Melalui tumpang tindih (overlay) peta masing - masing faktor diatas, akan didapatkan satuan-satuan lahan menurut klasifikasi dan nilai skor dari ketiga tersebut. Penetapan fungsi Kawasan dilakukan dengan menjumlahkan nilai skor dari ketiga faktor yang dinilai pada setiap satuan lahan. Besarnya jumlah nilai skor tersebut merupakan nilai skor kemampuan lahan untuk masing - masing satuan lahan.

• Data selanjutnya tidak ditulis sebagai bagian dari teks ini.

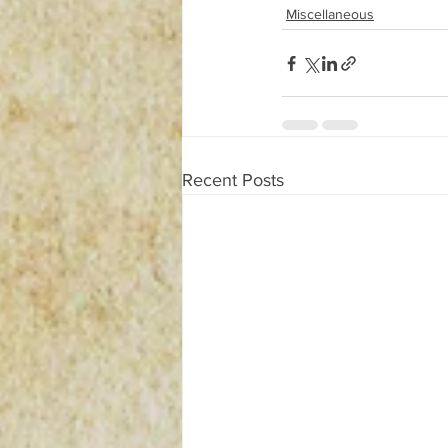
Miscellaneous
Recent Posts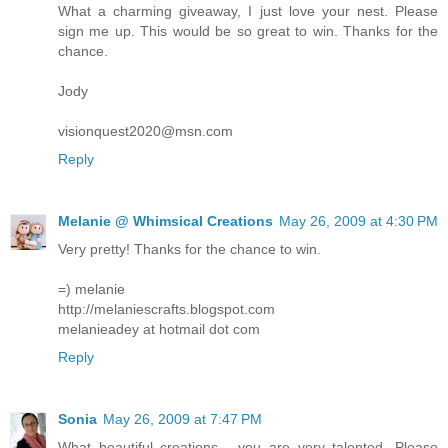
What a charming giveaway, I just love your nest. Please
sign me up. This would be so great to win. Thanks for the
chance.
Jody
visionquest2020@msn.com
Reply
Melanie @ Whimsical Creations
May 26, 2009 at 4:30 PM
Very pretty! Thanks for the chance to win.
=) melanie
http://melaniescrafts.blogspot.com
melanieadey at hotmail dot com
Reply
Sonia
May 26, 2009 at 7:47 PM
What beautiful creations... you are very talented. Please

Jenis Fungsi Kawasan ditetapkan berdasarkan besarnya nilai skor kemampuan lahan dan kriteria khusus lainnya, sebagaimana kriteria dan tata cara yang ditetapkan dalam Buku Petunjuk Penyusunan Pola RLKT. Fungsi kawasan berdasarkan kriteria tersebut dibagi menjadi empat kawasan yaitu, Kawasan Lindung, Kawasan Penyangga, Kawasan Budidaya Tanaman Tahunan, dan Kawasan Budidaya Tanaman Semusim.
1.Kawasan Fungsi Lindung
Kawasan fungsi lindung adalah suatu wilayah yang keadaan sumberdaya alam air, flora dan fauna seperti hutan lindung, hutan suaka, hutan wisata, daerah sekitar sumber mata air, alur sungai, dan kawasan lindung lainnya sebagaimana diatur dalam Kepres 32 Tahun 1990.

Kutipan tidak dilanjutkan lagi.